Asians do love them some real estate.
That said, I don’t believe this “mostly Chinese buyers” story a bit.
I don’t either. It would be great if someone had proof of this that doesn’t come from sales people. I heard this story all the time about Santa Monica (only it included Iranians too!), and it certainly wasn’t true there.
JUST BOUGHT A CONDO: Your “colleague is full of it. A party — where so many crash — is surely not the most ideal judge of anything. But, most important, One Rincon has practically NO foreign owners. The “trend” of foreign buyers has not hit SF in a big way regardless of attempts from reporters and others to try and say so. These are all Americans. Perhaps first generation, but Americans just the same. Most likely your colleague is either exaggerating or simply is a snob so he’s decided to label them fresh off the boat, even if they aren;t. And guess, what? some of those chinese are actually japanese-americans, korean-americans, filipino-americans, etc.
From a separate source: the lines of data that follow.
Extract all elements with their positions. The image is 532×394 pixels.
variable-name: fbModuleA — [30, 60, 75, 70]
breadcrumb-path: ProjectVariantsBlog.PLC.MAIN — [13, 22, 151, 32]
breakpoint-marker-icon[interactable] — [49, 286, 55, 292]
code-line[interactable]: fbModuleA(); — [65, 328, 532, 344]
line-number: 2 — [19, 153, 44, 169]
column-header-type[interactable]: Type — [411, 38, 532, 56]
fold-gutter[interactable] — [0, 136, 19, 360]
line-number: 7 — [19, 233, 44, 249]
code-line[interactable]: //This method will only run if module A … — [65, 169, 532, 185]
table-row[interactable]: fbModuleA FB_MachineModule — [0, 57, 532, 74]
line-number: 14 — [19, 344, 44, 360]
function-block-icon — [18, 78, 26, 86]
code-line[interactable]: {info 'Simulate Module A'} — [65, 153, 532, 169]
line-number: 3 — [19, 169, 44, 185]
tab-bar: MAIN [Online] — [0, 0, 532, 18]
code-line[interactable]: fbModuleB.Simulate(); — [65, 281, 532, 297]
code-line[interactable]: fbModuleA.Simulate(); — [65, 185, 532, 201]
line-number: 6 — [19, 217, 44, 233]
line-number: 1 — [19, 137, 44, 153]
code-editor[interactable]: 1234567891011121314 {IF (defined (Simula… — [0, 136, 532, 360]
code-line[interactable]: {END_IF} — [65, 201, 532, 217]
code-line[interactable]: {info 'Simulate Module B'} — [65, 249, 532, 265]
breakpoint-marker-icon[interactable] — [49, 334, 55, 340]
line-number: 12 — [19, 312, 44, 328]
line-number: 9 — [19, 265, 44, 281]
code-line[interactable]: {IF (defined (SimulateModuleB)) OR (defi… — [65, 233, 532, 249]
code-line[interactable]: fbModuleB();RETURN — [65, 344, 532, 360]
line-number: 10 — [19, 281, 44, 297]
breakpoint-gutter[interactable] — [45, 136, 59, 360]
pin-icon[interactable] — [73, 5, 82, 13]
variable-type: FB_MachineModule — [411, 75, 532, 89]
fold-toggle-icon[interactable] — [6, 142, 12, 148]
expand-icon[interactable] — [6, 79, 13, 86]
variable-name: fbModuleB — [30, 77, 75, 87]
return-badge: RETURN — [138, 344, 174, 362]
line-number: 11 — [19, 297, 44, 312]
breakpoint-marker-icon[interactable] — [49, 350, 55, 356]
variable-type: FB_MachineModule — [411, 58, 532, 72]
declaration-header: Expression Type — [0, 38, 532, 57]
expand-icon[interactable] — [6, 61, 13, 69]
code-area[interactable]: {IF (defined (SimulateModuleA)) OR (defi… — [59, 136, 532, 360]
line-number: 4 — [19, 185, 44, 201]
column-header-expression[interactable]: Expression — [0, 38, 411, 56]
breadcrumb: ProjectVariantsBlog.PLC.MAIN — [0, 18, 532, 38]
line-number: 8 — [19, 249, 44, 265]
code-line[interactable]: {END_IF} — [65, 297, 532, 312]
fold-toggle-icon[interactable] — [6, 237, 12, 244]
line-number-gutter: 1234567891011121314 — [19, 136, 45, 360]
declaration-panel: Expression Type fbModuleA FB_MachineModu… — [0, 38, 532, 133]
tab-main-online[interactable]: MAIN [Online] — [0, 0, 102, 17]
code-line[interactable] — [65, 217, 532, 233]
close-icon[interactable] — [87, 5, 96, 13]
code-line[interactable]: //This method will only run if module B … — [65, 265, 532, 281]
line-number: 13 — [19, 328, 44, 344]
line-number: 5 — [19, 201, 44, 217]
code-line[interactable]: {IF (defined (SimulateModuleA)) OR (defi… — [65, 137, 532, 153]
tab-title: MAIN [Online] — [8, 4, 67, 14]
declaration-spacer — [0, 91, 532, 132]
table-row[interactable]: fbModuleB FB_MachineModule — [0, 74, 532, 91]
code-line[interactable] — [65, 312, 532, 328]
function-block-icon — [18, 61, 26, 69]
^ umm, pardon me Armando. Any hard data besides your ‘gut feel’ on this one? At least the other dude went to a party, observed the mix of people and spoke to many of them.
And don’t forget folks, many Asian families are extended, and they certainly have members from abroad looking at investments stateside. My Vietnamese contractor has family abroad doing just that, and I hear stories from him of other families doing the same. Obviously, it’s not that every Asian family is doing this. But for peets sake there are a couple billion of ’em! You’d think more than a handful would buy here, what they see SF as the premier American gateway to the pacific rim. This is not such a tough concept to understand.
um, betcha they will see their asset appreciate north of +50% 10 years from now. given the 10-20% cash down payment, their ROI will be quite healthy, probably beating out DIJA average returns
If by “quite healthy” you mean “likely losing a bunch of money,” then yes, I agree with you.
Previous posters implied that these buyers were all-cash, but now we’re assuming they’re leveraged. No problem, let’s run the numbers.
Generously assume nominal incomes (and thus rents) increase by 4%/yr on average over the next decade (i.e. rule out any possibility of a Japanese style “lost decade”). Prices can thus rise 48% while maintaining the fantastic cap rate of 2.2%.
Assumed costs: $550k 1BR property, 10% down, $500k loan at 6% (investment property means higher rate…6% is probably too low) = $30k/yr interest, $2.5k/yr opportunity cost of downpayment, $7k/yr taxes, $6.5k/yr HOA dues.
Assumed income (net of management/maintenance fees): $2400/mo * 10.5 months/yr = $25k/yr.
Net income (loss) in 2010: ($22k/yr)
Net income (loss) in 2020: ($13.5k/yr)
Total net income (loss) while holding: ($255k) (NPV 2020 dollars)
Sale price in 2020: $814k (2020 dollars)
Transfer costs: 1.5% at purchase ($13k NPV 2020 dollars), 7.5% at sale ($61k in 2020).
Gross profit (loss) in 2020: ($65k)
Of course, this all assumes that buyers are willing to accept the same lousy 2.2% cap rate in 2020 that they are accepting today, even though mortgage rates will likely be 50% higher than.
In reality, the cap rate is likely to be substantially higher in 2020 than it is today, i.e. prices will not appreciate a full 48%. Obviously that just makes the whole thing look even worse. They could easily lose six-digit figures of dollars on this property, even with a 10 year hold.
and to boot, they have a pied-a-terre in world class, superstar frisco, if they choose to forego rental income. sweet.
Oh, and I can only hope this is meant as a joke. The loss would look horrific if the property were producing no rental income.
This one was too hard to pass up.
Price wars have broken out among large law firms. Deflation nation.
^^^ from that ABA Journal article:
Hassett was astounded by the unanimous response. “I have never heard 15 lawyers agree on anything else before this,” he wrote.